BEGIN WORKING DATA

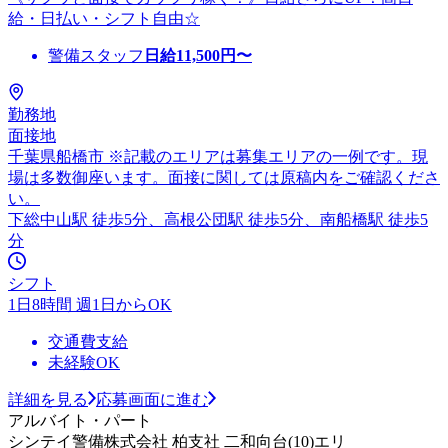
給・日払い・シフト自由☆
警備スタッフ
日給
11,500
円〜
勤務地
面接地
千葉県船橋市 ※記載のエリアは募集エリアの一例です。現
場は多数御座います。面接に関しては原稿内をご確認くださ
い。
下総中山駅 徒歩5分、高根公団駅 徒歩5分、南船橋駅 徒歩5
分
シフト
1日8時間 週1日からOK
交通費支給
未経験OK
詳細を見る
応募画面に進む
アルバイト・パート
シンテイ警備株式会社 柏支社 二和向台(10)エリ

END WORKING DATA

**TASK PROMPT**
Output every entry verbatim but skip the pictures.

**ANSWER FOR THIS EXERCISE**
給・日払い・シフト自由☆
警備スタッフ
日給
11,500
円〜
勤務地
面接地
千葉県船橋市 ※記載のエリアは募集エリアの一例です。現
場は多数御座います。面接に関しては原稿内をご確認くださ
い。
下総中山駅 徒歩5分、高根公団駅 徒歩5分、南船橋駅 徒歩5
分
シフト
1日8時間 週1日からOK
交通費支給
未経験OK
詳細を見る
応募画面に進む
アルバイト・パート
シンテイ警備株式会社 柏支社 二和向台(10)エリ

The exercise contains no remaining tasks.